_Work item_
Where does the string "Marta" appear? Copy every line of the entries below that holds it.

Data supplied section start

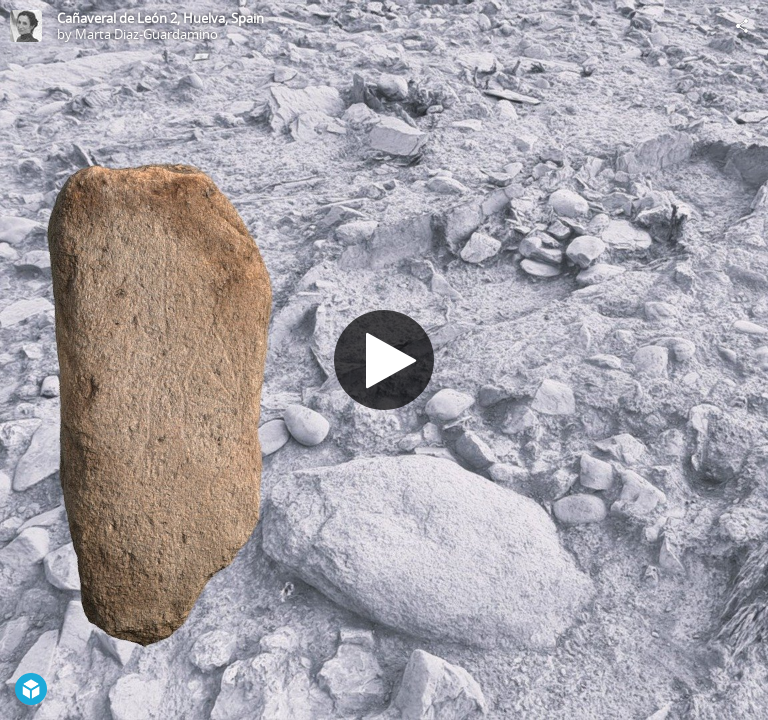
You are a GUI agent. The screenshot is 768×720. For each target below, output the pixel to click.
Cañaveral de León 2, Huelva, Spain (160, 18)
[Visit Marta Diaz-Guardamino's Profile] (26, 26)
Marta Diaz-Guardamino (146, 34)
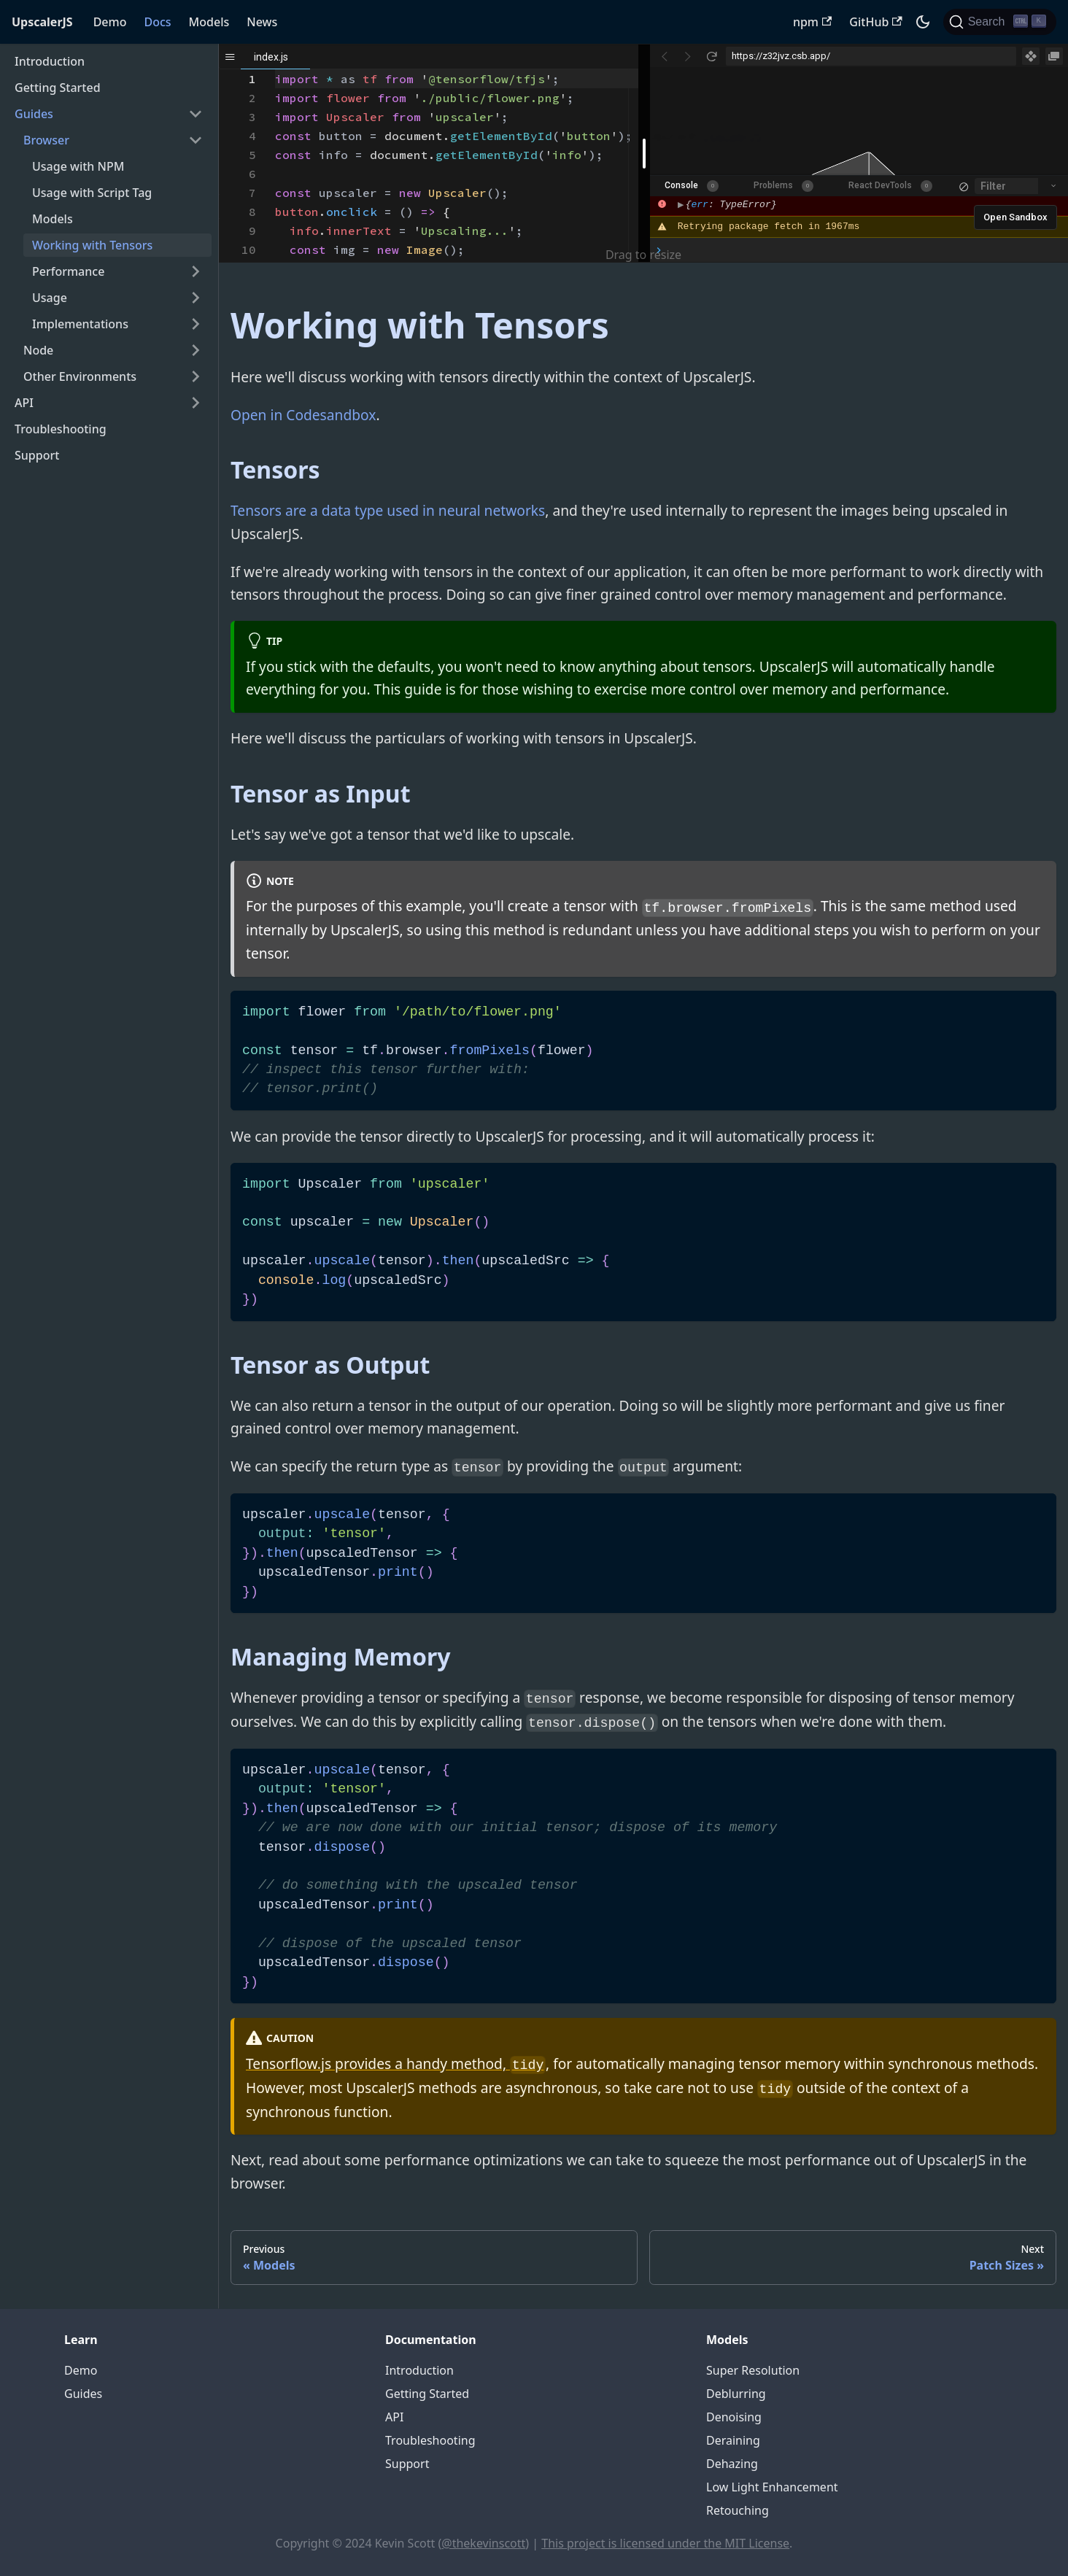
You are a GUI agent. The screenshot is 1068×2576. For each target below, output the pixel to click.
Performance (68, 271)
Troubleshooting (61, 429)
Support (37, 455)
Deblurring (736, 2394)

Data supplied section end

_Response to the task_
[Visit Marta Diaz-Guardamino's Profile] (26, 26)
Marta Diaz-Guardamino (146, 34)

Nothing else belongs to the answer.